TCSO provides update on 2024 Tulsa State Fair safety

TULSA, Okla. — With the Tulsa State Fair over halfway, FOX23 checked in with the Tulsa County Sheriff’s Office to see how things are going overall.

People head out to the Tulsa State Fair every year for some fall fun, from the food to the games and the rides. However, with that many people, tempers sometimes flare.

TCSO Capt. Michael Moore said one of the biggest problems they deal with is teens fighting.

“Whatever real or perceived or conflicts or beefs they have that they bring to the fair. Usually from school or something that has nothing to do with the fair and they think they’ll settle it here,” Moore said.

A stabbing happened on the midway last Friday.

Moore said the victim spent a night and a day in the hospital but has been released and is recovering. 18-year-old Brandon Farris was arrested.

Moore said other than that incident, the fair has run otherwise smoothly and crime trends as a whole are down this year.

He said that two teens brought guns to the fair, but they were quickly recovered.

“Through proactive policing, through interdiction, it wasn’t because they got to the point where they were actually being used, threatening someone,” Moore said.

Two guns is a fraction of the number that deputies recovered last year. By the end of the 2023 Tulsa State Fair, deputies had recovered 16 guns.

Another problem deputies see is missing children. Moore said year-to-year those numbers are about the same.

TCSO has reunited around 35 lost children, which is about average for this time in the fair.

If you come to the fair, you will see several Tulsa County deputies in golf carts or walking around to keep an eye on everyone.

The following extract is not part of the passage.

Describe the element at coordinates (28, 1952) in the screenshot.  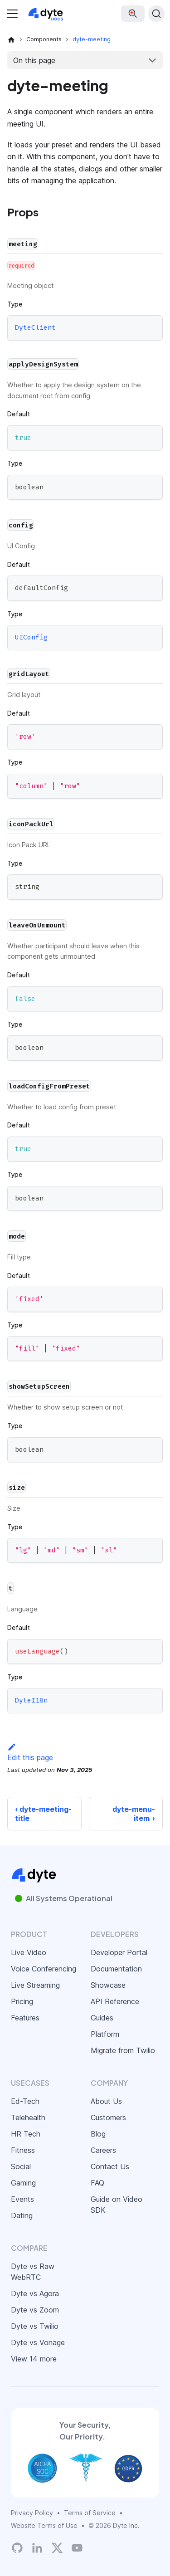
I see `Live Video` at that location.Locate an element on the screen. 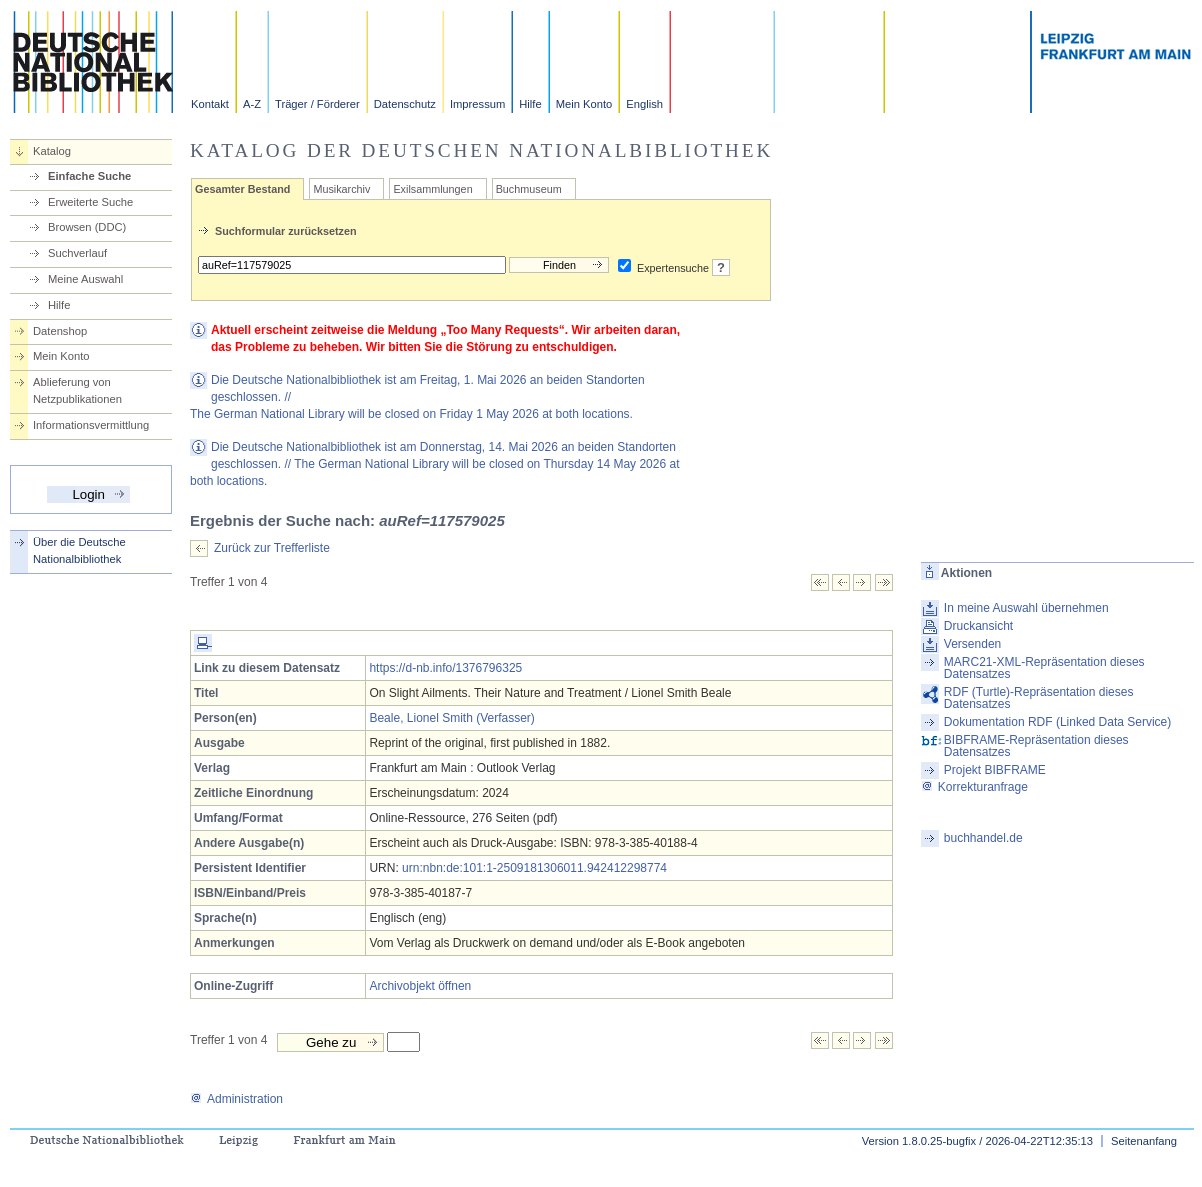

It’s the good old-fashioned police work combined with the new technology FOX23 has told you about such as cameras that use facial recognition that Moore said keeps everyone as safe as possible.

“They’ve been extremely helpful, especially with lost and found children and helping us solve crimes. We’ve added a lot of drone capabilities when it’s really really busy, when the midway is packed,” Moore said.